Still, integrating synergistic adjuvants and checkpoint inhibitors holds promise for enhancing these therapies’ effectiveness, leading to sustained immune responses. Future treatment algorithms may query a patient’s tumor mutations and consider vaccines with off-the-shelf targets such as mKRAS in addition to non-shared neoantigens, weighing the therapeutic benefits of each approach for individual patients, considering their MHC alleles and probabilities of response. Sequential studies on mechanisms of treatment failure, like the platform trial at Johns Hopkins, provide a blueprint for incremental efficacy. As we accumulate safety experience with vaccine strategies, applying these therapies into window-of-opportunity trials can help parse the immune dynamics that follow vaccination with robust tissue analysis on resected tissue, permitting sequential combinations of immunotherapies. Importantly, vaccine-based pancreas cancer clinical trials have yet to definitively improve OS, but studies are ongoing. These trials will ultimately inform strategies to circumvent redundant and unrecognized pathways of immune evasion in the post-vaccination tumor microenvironment. Further investments in window-of-opportunity, adjuvant, and MRD clinical trials are essential to leverage these findings and optimize vaccine strategies for PDAC in adjuvant and neoadjuvant treatment paradigms.

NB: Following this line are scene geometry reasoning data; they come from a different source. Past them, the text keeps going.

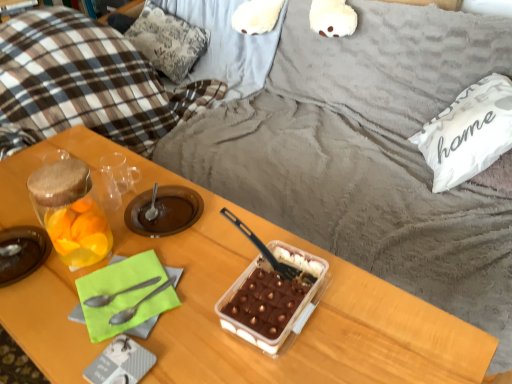 What are the coordinates of `free space to the left of silver metallic spoon at center, acting as the 2th spoon starting from the right` in the screenshot? It's located at (65, 302). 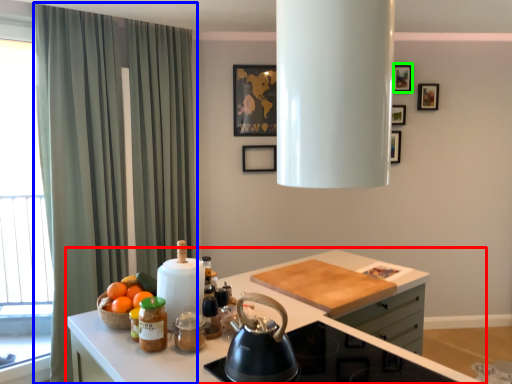 Question: Which object is the closest to the countertop (highlighted by a red box)? Choose among these: curtain (highlighted by a blue box) or picture frame (highlighted by a green box).

Choices:
 (A) curtain
 (B) picture frame

Answer: (A) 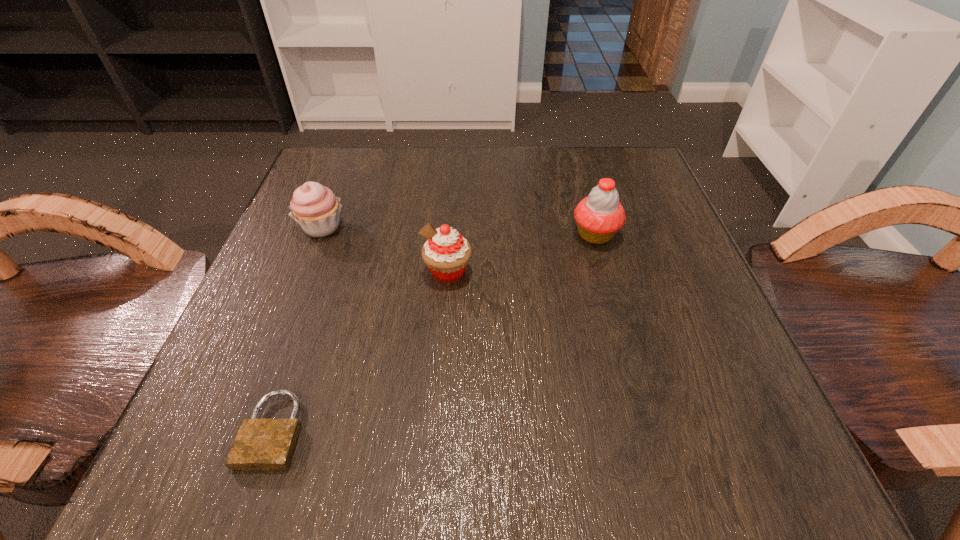 Find the location of a particular element. The width and height of the screenshot is (960, 540). cupcake that is at the left edge is located at coordinates (315, 207).

Find the location of a particular element. padlock located at the left edge is located at coordinates (260, 443).

Where is `object at the right edge`? The height and width of the screenshot is (540, 960). object at the right edge is located at coordinates (599, 216).

At what (x,y) coordinates should I click in order to perform the action: click on object that is positioned at the near left corner. Please return your answer as a coordinate pair (x, y). The height and width of the screenshot is (540, 960). Looking at the image, I should click on (260, 443).

This screenshot has width=960, height=540. I want to click on free space at the far edge of the desktop, so click(x=444, y=199).

I want to click on vacant space at the near edge of the desktop, so click(552, 475).

Find the location of a particular element. This screenshot has height=540, width=960. blank area at the left edge is located at coordinates (266, 357).

In the image, there is a desktop. Identify the location of vacant space at the right edge. (670, 215).

Locate an element on the screen. The image size is (960, 540). vacant space at the far left corner is located at coordinates (375, 202).

Image resolution: width=960 pixels, height=540 pixels. In the image, there is a desktop. Identify the location of blank space at the far right corner. (613, 171). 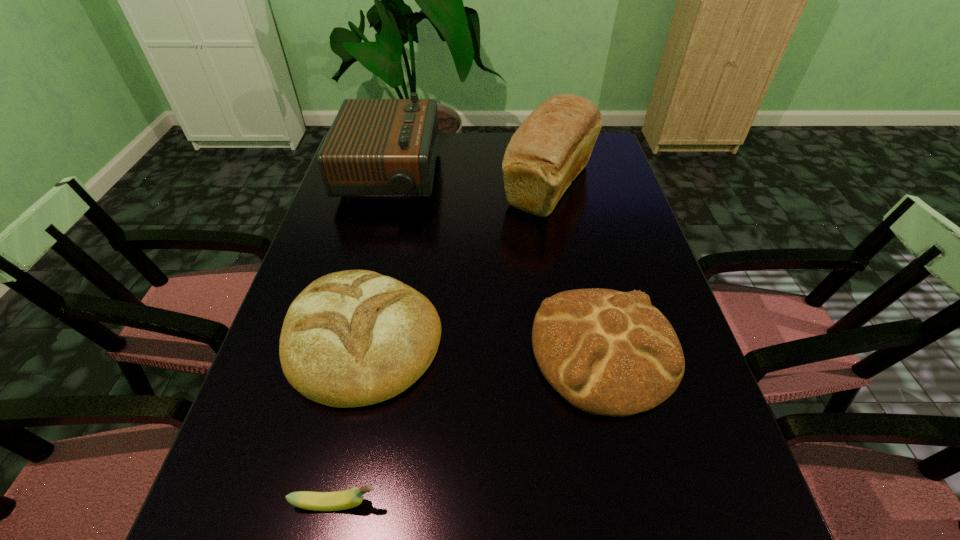 The width and height of the screenshot is (960, 540). Find the location of `the tallest bread`. the tallest bread is located at coordinates (551, 147).

Find the location of a particular element. The height and width of the screenshot is (540, 960). the tallest object is located at coordinates (551, 147).

Where is `the second tallest object`? This screenshot has height=540, width=960. the second tallest object is located at coordinates (376, 148).

Where is `the leftmost bread`? This screenshot has height=540, width=960. the leftmost bread is located at coordinates (352, 338).

Identify the location of banana. The height and width of the screenshot is (540, 960). (340, 500).

At what (x,y) coordinates should I click in order to perform the action: click on the nearest object. Please return your answer as a coordinate pair (x, y). Image resolution: width=960 pixels, height=540 pixels. Looking at the image, I should click on (340, 500).

This screenshot has width=960, height=540. In order to click on free space located 0.060m on the right of the tallest object in this screenshot , I will do `click(620, 185)`.

Locate an element on the screen. vacant space positioned 0.220m on the tuning display of the radio receiver is located at coordinates (506, 177).

In order to click on vacant area located on the front of the leftmost bread in this screenshot , I will do `click(334, 470)`.

Where is `vacant space situated 0.340m at the stem of the nearest object`? The height and width of the screenshot is (540, 960). vacant space situated 0.340m at the stem of the nearest object is located at coordinates click(x=586, y=504). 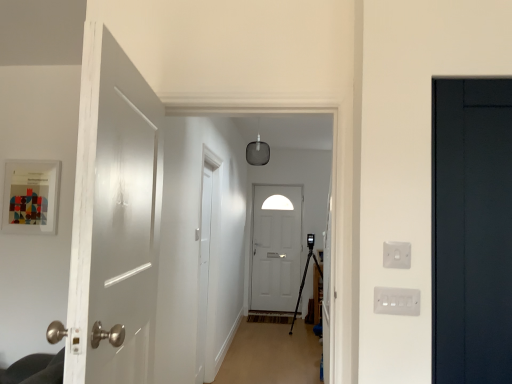 Question: Considering the relative positions of white plastic switch at right, arranged as the 1th electric outlet when ordered from the bottom, and white matte door at center, acting as the first door starting from the back, in the image provided, is white plastic switch at right, arranged as the 1th electric outlet when ordered from the bottom, to the left of white matte door at center, acting as the first door starting from the back, from the viewer's perspective?

Choices:
 (A) no
 (B) yes

Answer: (A)

Question: Considering the relative positions of white plastic switch at right, arranged as the 1th electric outlet when ordered from the bottom, and white matte door at center, acting as the first door starting from the back, in the image provided, is white plastic switch at right, arranged as the 1th electric outlet when ordered from the bottom, to the right of white matte door at center, acting as the first door starting from the back, from the viewer's perspective?

Choices:
 (A) yes
 (B) no

Answer: (A)

Question: From the image's perspective, would you say white plastic switch at right, arranged as the 1th electric outlet when ordered from the bottom, is positioned over white matte door at center, which appears as the 2th door when viewed from the right?

Choices:
 (A) yes
 (B) no

Answer: (A)

Question: From a real-world perspective, is white plastic switch at right, which is the 2th electric outlet from top to bottom, located higher than white matte door at center, which appears as the 2th door when viewed from the right?

Choices:
 (A) yes
 (B) no

Answer: (A)

Question: Is white plastic switch at right, which is the 2th electric outlet from top to bottom, aimed at white matte door at center, acting as the first door starting from the back?

Choices:
 (A) yes
 (B) no

Answer: (B)

Question: Is white plastic switch at right, which is the 2th electric outlet from top to bottom, not inside white matte door at center, which appears as the second door when viewed from the left?

Choices:
 (A) yes
 (B) no

Answer: (A)

Question: Does white glossy door at left, the 3th door viewed from the right, appear on the right side of white matte door at center, which appears as the 2th door when viewed from the right?

Choices:
 (A) yes
 (B) no

Answer: (B)

Question: Considering the relative positions of white glossy door at left, which appears as the 1th door when viewed from the front, and white matte door at center, which appears as the second door when viewed from the left, in the image provided, is white glossy door at left, which appears as the 1th door when viewed from the front, to the left of white matte door at center, which appears as the second door when viewed from the left, from the viewer's perspective?

Choices:
 (A) no
 (B) yes

Answer: (B)

Question: Is white glossy door at left, which appears as the 1th door when viewed from the front, aimed at white matte door at center, which appears as the 2th door when viewed from the right?

Choices:
 (A) no
 (B) yes

Answer: (A)

Question: Considering the relative sizes of white glossy door at left, which appears as the 1th door when viewed from the front, and white matte door at center, acting as the first door starting from the back, in the image provided, is white glossy door at left, which appears as the 1th door when viewed from the front, taller than white matte door at center, acting as the first door starting from the back,?

Choices:
 (A) no
 (B) yes

Answer: (A)

Question: Is white glossy door at left, the first door when ordered from left to right, placed right next to white matte door at center, the 3th door from the front?

Choices:
 (A) yes
 (B) no

Answer: (B)

Question: Considering the relative sizes of white glossy door at left, the 3th door viewed from the back, and white matte door at center, which appears as the 2th door when viewed from the right, in the image provided, is white glossy door at left, the 3th door viewed from the back, smaller than white matte door at center, which appears as the 2th door when viewed from the right,?

Choices:
 (A) yes
 (B) no

Answer: (B)

Question: Can you confirm if white plastic electric outlet at right, positioned as the 1th electric outlet in top-to-bottom order, is bigger than wooden floor at center?

Choices:
 (A) no
 (B) yes

Answer: (A) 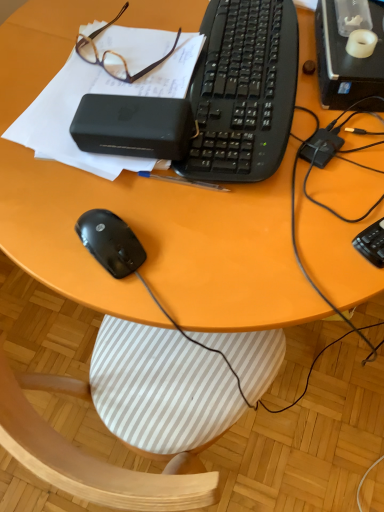 The width and height of the screenshot is (384, 512). I want to click on brown plastic glasses at upper left, so click(113, 54).

This screenshot has width=384, height=512. What do you see at coordinates (110, 242) in the screenshot?
I see `black matte mouse at lower left` at bounding box center [110, 242].

Where is `black plastic keyboard at center, the 2th computer keyboard from the right`? The width and height of the screenshot is (384, 512). black plastic keyboard at center, the 2th computer keyboard from the right is located at coordinates (243, 91).

Looking at this image, considering the relative sizes of black matte mouse at lower left and black plastic keyboard at center, the 2th computer keyboard positioned from the bottom, in the image provided, is black matte mouse at lower left bigger than black plastic keyboard at center, the 2th computer keyboard positioned from the bottom,?

No, black matte mouse at lower left is not bigger than black plastic keyboard at center, the 2th computer keyboard positioned from the bottom.

Measure the distance from black matte mouse at lower left to black plastic keyboard at center, the 2th computer keyboard positioned from the bottom.

black matte mouse at lower left is 30.42 centimeters from black plastic keyboard at center, the 2th computer keyboard positioned from the bottom.

Which is in front, point (85, 230) or point (238, 156)?

The point (85, 230) is in front.

Consider the image. Considering the relative positions of black matte mouse at lower left and black plastic keyboard at center, acting as the 1th computer keyboard starting from the left, in the image provided, is black matte mouse at lower left to the left or to the right of black plastic keyboard at center, acting as the 1th computer keyboard starting from the left,?

Based on their positions, black matte mouse at lower left is located to the left of black plastic keyboard at center, acting as the 1th computer keyboard starting from the left.

This screenshot has height=512, width=384. Find the location of `notepad above the black plastic keyboard at right, the first computer keyboard positioned from the bottom (from a real-world perspective)`. notepad above the black plastic keyboard at right, the first computer keyboard positioned from the bottom (from a real-world perspective) is located at coordinates (97, 93).

Is black plastic keyboard at right, the first computer keyboard positioned from the bottom, taller than black matte notepad at upper left?

Incorrect, the height of black plastic keyboard at right, the first computer keyboard positioned from the bottom, is not larger of that of black matte notepad at upper left.

Which is in front, point (360, 237) or point (72, 161)?

Point (360, 237)

Based on their sizes in the image, would you say black plastic keyboard at right, which is the second computer keyboard from left to right, is bigger or smaller than black matte notepad at upper left?

Clearly, black plastic keyboard at right, which is the second computer keyboard from left to right, is smaller in size than black matte notepad at upper left.

Consider the image. From a real-world perspective, does black plastic desktop computer at upper right sit lower than black matte notepad at upper left?

No, from a real-world perspective, black plastic desktop computer at upper right is not beneath black matte notepad at upper left.

Between black plastic desktop computer at upper right and black matte notepad at upper left, which one has larger size?

black plastic desktop computer at upper right is bigger.

Is the position of black plastic desktop computer at upper right less distant than that of black matte notepad at upper left?

No, the depth of black plastic desktop computer at upper right is greater than that of black matte notepad at upper left.

Is black plastic power bank at upper center next to brown plastic glasses at upper left?

No, black plastic power bank at upper center is not in contact with brown plastic glasses at upper left.

Based on the photo, from a real-world perspective, is black plastic power bank at upper center below brown plastic glasses at upper left?

No, from a real-world perspective, black plastic power bank at upper center is not beneath brown plastic glasses at upper left.

Which object is wider, black plastic power bank at upper center or brown plastic glasses at upper left?

Wider between the two is brown plastic glasses at upper left.

Is black plastic power bank at upper center at the right side of brown plastic glasses at upper left?

Correct, you'll find black plastic power bank at upper center to the right of brown plastic glasses at upper left.

Is black plastic desktop computer at upper right at the left side of black plastic keyboard at center, the 2th computer keyboard positioned from the bottom?

Incorrect, black plastic desktop computer at upper right is not on the left side of black plastic keyboard at center, the 2th computer keyboard positioned from the bottom.

Find the location of a particular element. desktop computer above the black plastic keyboard at center, the first computer keyboard viewed from the top (from a real-world perspective) is located at coordinates (346, 60).

Does black plastic desktop computer at upper right have a lesser width compared to black plastic keyboard at center, the 2th computer keyboard positioned from the bottom?

In fact, black plastic desktop computer at upper right might be wider than black plastic keyboard at center, the 2th computer keyboard positioned from the bottom.

Between black plastic desktop computer at upper right and black plastic keyboard at center, the 2th computer keyboard from the right, which one has larger size?

black plastic desktop computer at upper right is bigger.

Is black plastic power bank at upper center positioned far away from black matte notepad at upper left?

No, black plastic power bank at upper center is in close proximity to black matte notepad at upper left.

Where is `gadget in front of the black matte notepad at upper left`? gadget in front of the black matte notepad at upper left is located at coordinates (134, 126).

Looking at this image, from a real-world perspective, does black plastic power bank at upper center stand above black matte notepad at upper left?

Yes, from a real-world perspective, black plastic power bank at upper center is over black matte notepad at upper left

Looking at the image, does black plastic power bank at upper center seem bigger or smaller compared to black matte notepad at upper left?

Clearly, black plastic power bank at upper center is smaller in size than black matte notepad at upper left.

Based on the photo, how many degrees apart are the facing directions of black plastic power bank at upper center and black plastic desktop computer at upper right?

The angular difference between black plastic power bank at upper center and black plastic desktop computer at upper right is 83 degrees.

Would you say black plastic power bank at upper center is a long distance from black plastic desktop computer at upper right?

No, black plastic power bank at upper center is not far from black plastic desktop computer at upper right.

Is black plastic power bank at upper center bigger or smaller than black plastic desktop computer at upper right?

Clearly, black plastic power bank at upper center is smaller in size than black plastic desktop computer at upper right.

Which computer keyboard is the 1st one when counting from the right side of the black matte mouse at lower left? Please provide its 2D coordinates.

[(243, 91)]

Find the location of a particular element. computer keyboard below the black matte notepad at upper left (from the image's perspective) is located at coordinates (372, 243).

From the image, which object appears to be nearer to black plastic power bank at upper center, black matte mouse at lower left or black plastic keyboard at right, which ranks as the second computer keyboard in top-to-bottom order?

The object closer to black plastic power bank at upper center is black matte mouse at lower left.

When comparing their distances from black plastic power bank at upper center, does black plastic keyboard at right, placed as the second computer keyboard when sorted from back to front, or black matte mouse at lower left seem closer?

black matte mouse at lower left is positioned closer to the anchor black plastic power bank at upper center.

When comparing their distances from black plastic desktop computer at upper right, does black plastic keyboard at right, placed as the second computer keyboard when sorted from back to front, or black matte notepad at upper left seem further?

black matte notepad at upper left is positioned further to the anchor black plastic desktop computer at upper right.

Which object lies nearer to the anchor point brown plastic glasses at upper left, black plastic keyboard at right, the 1th computer keyboard in the right-to-left sequence, or black plastic keyboard at center, the 2th computer keyboard from the right?

black plastic keyboard at center, the 2th computer keyboard from the right, lies closer to brown plastic glasses at upper left than the other object.

Looking at the image, which one is located further to black plastic power bank at upper center, black matte notepad at upper left or brown plastic glasses at upper left?

The object further to black plastic power bank at upper center is brown plastic glasses at upper left.

Estimate the real-world distances between objects in this image. Which object is closer to black plastic desktop computer at upper right, brown plastic glasses at upper left or black matte notepad at upper left?

brown plastic glasses at upper left is positioned closer to the anchor black plastic desktop computer at upper right.

Considering their positions, is black plastic keyboard at center, acting as the 1th computer keyboard starting from the left, positioned further to black plastic desktop computer at upper right than black matte notepad at upper left?

Based on the image, black matte notepad at upper left appears to be further to black plastic desktop computer at upper right.

Considering their positions, is black plastic keyboard at center, acting as the 1th computer keyboard starting from the left, positioned closer to black plastic desktop computer at upper right than black plastic power bank at upper center?

black plastic keyboard at center, acting as the 1th computer keyboard starting from the left, is closer to black plastic desktop computer at upper right.

Where is `computer keyboard situated between black plastic power bank at upper center and black plastic keyboard at right, which is the second computer keyboard from left to right, from left to right`? This screenshot has height=512, width=384. computer keyboard situated between black plastic power bank at upper center and black plastic keyboard at right, which is the second computer keyboard from left to right, from left to right is located at coordinates (243, 91).

You are a GUI agent. You are given a task and a screenshot of the screen. Output one action in this format:
    pyautogui.click(x=<x>, y=<y>)
    Task: Click on the gadget between brown plastic glasses at upper left and black plastic desktop computer at upper right from left to right
    This screenshot has width=384, height=512.
    Given the screenshot: What is the action you would take?
    pyautogui.click(x=134, y=126)

The image size is (384, 512). In order to click on computer keyboard situated between brown plastic glasses at upper left and black plastic keyboard at right, the first computer keyboard positioned from the bottom, from left to right in this screenshot , I will do click(243, 91).

The image size is (384, 512). I want to click on notepad between brown plastic glasses at upper left and black plastic power bank at upper center in the up-down direction, so (x=97, y=93). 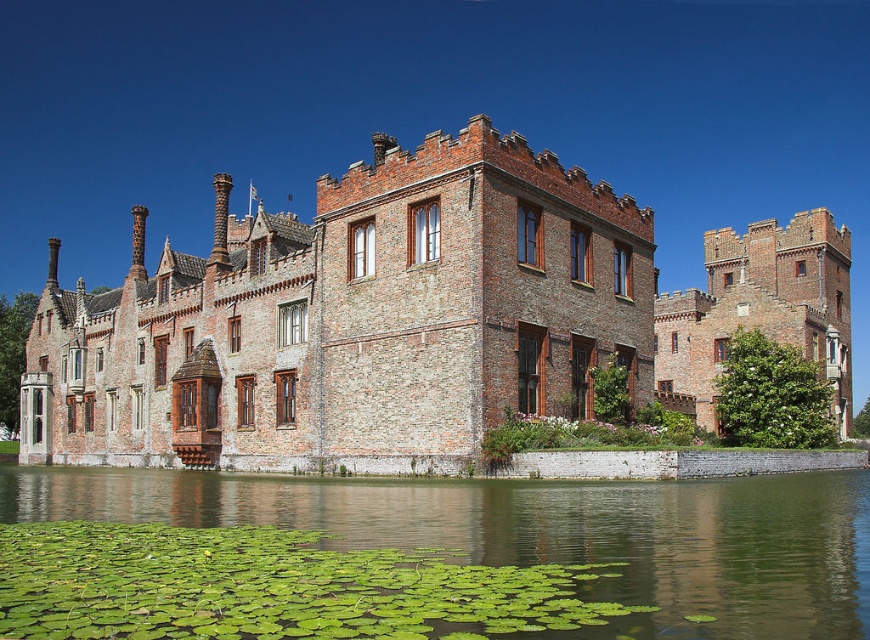 Question: Which object appears farthest from the camera in this image?

Choices:
 (A) green leafy water at lower center
 (B) brown brick castle at center

Answer: (B)

Question: Can you confirm if brown brick castle at center is wider than green leafy water at lower center?

Choices:
 (A) yes
 (B) no

Answer: (A)

Question: Does brown brick castle at center have a lesser width compared to green leafy water at lower center?

Choices:
 (A) no
 (B) yes

Answer: (A)

Question: Can you confirm if brown brick castle at center is positioned below green leafy water at lower center?

Choices:
 (A) no
 (B) yes

Answer: (A)

Question: Which object is farther from the camera taking this photo?

Choices:
 (A) green leafy water at lower center
 (B) brown brick castle at center

Answer: (B) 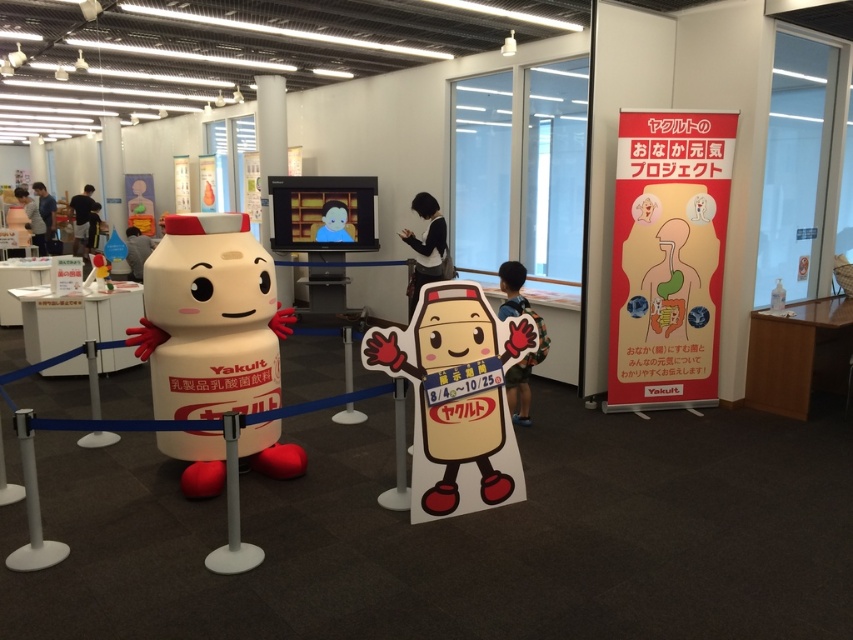 You are a child visiting the exhibition and want to place both the white matte plastic toy at center and the white cardboard mascot at center into a rectangular box. The box can only fit items that are narrower than 30 centimeters. Which item is more likely to fit inside the box?

The white cardboard mascot at center is narrower than the white matte plastic toy at center. Since the box can only fit items narrower than 30 centimeters, the white cardboard mascot at center has a better chance of fitting inside the box compared to the white matte plastic toy at center.

Based on the photo, you are standing in the exhibition space and want to locate the red paper banner at right. According to the coordinates provided, where exactly is it located?

The red paper banner at right is located at coordinates point (x=668, y=257). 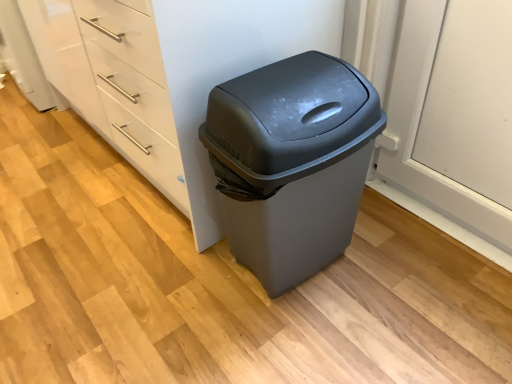 Image resolution: width=512 pixels, height=384 pixels. What do you see at coordinates (169, 74) in the screenshot?
I see `white glossy dresser at center` at bounding box center [169, 74].

You are a GUI agent. You are given a task and a screenshot of the screen. Output one action in this format:
    pyautogui.click(x=<x>, y=<y>)
    Task: Click on the white glossy dresser at center
    The height and width of the screenshot is (384, 512).
    Given the screenshot: What is the action you would take?
    pyautogui.click(x=169, y=74)

The image size is (512, 384). What do you see at coordinates (292, 163) in the screenshot?
I see `matte gray plastic trash can at center` at bounding box center [292, 163].

The width and height of the screenshot is (512, 384). I want to click on matte gray plastic trash can at center, so click(292, 163).

Image resolution: width=512 pixels, height=384 pixels. Find the location of `white glossy dresser at center`. white glossy dresser at center is located at coordinates (169, 74).

Considering the positions of objects matte gray plastic trash can at center and white glossy dresser at center in the image provided, who is more to the right, matte gray plastic trash can at center or white glossy dresser at center?

matte gray plastic trash can at center.

Does matte gray plastic trash can at center come in front of white glossy dresser at center?

Yes, matte gray plastic trash can at center is closer to the viewer.

Considering the positions of point (355, 128) and point (37, 35), is point (355, 128) closer or farther from the camera than point (37, 35)?

Point (355, 128).

From the image's perspective, is matte gray plastic trash can at center located beneath white glossy dresser at center?

Correct, matte gray plastic trash can at center appears lower than white glossy dresser at center in the image.

From a real-world perspective, who is located lower, matte gray plastic trash can at center or white glossy dresser at center?

From a 3D spatial view, matte gray plastic trash can at center is below.

Between matte gray plastic trash can at center and white glossy dresser at center, which one has larger width?

white glossy dresser at center.

Considering the relative sizes of matte gray plastic trash can at center and white glossy dresser at center in the image provided, is matte gray plastic trash can at center shorter than white glossy dresser at center?

Yes.

Who is bigger, matte gray plastic trash can at center or white glossy dresser at center?

white glossy dresser at center is bigger.

Is white glossy dresser at center inside matte gray plastic trash can at center?

No, white glossy dresser at center is located outside of matte gray plastic trash can at center.

Are matte gray plastic trash can at center and white glossy dresser at center beside each other?

matte gray plastic trash can at center and white glossy dresser at center are not in contact.

Is matte gray plastic trash can at center turned away from white glossy dresser at center?

Yes, matte gray plastic trash can at center is facing away from white glossy dresser at center.

Where is `waste container to the right of white glossy dresser at center`? This screenshot has height=384, width=512. waste container to the right of white glossy dresser at center is located at coordinates (292, 163).

Considering the relative positions of white glossy dresser at center and matte gray plastic trash can at center in the image provided, is white glossy dresser at center to the left or to the right of matte gray plastic trash can at center?

Clearly, white glossy dresser at center is on the left of matte gray plastic trash can at center in the image.

Is white glossy dresser at center in front of matte gray plastic trash can at center?

No, the depth of white glossy dresser at center is greater than that of matte gray plastic trash can at center.

Which is less distant, [98,43] or [307,248]?

Point [307,248]

From the image's perspective, which one is positioned lower, white glossy dresser at center or matte gray plastic trash can at center?

From the image's view, matte gray plastic trash can at center is below.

For years, the primary questions regarding management of resectable PDAC have revolved around the potential benefits of neoadjuvant versus adjuvant therapy and whether there is a role for radiotherapy. Despite these unanswered queries, advances in PDAC science, drug development, and technology are set to soon reshape patient care. The incorporation of prognostic and predictive biomarkers will soon inform decisions on sequencing and the choice of agents. As we better understand individual cancer risk for local versus distant recurrence and potential sensitivity to radiation therapy, we can rationally tailor patient treatments. The promising data from KRAS inhibitor and vaccine trials suggest that these will soon join our therapeutic armamentarium. The future landscape will prioritize individual tumor biology over anatomy in treatment plans for resectable PDAC.
Conflict of interest: The authors have declared that no conflict of interest exists.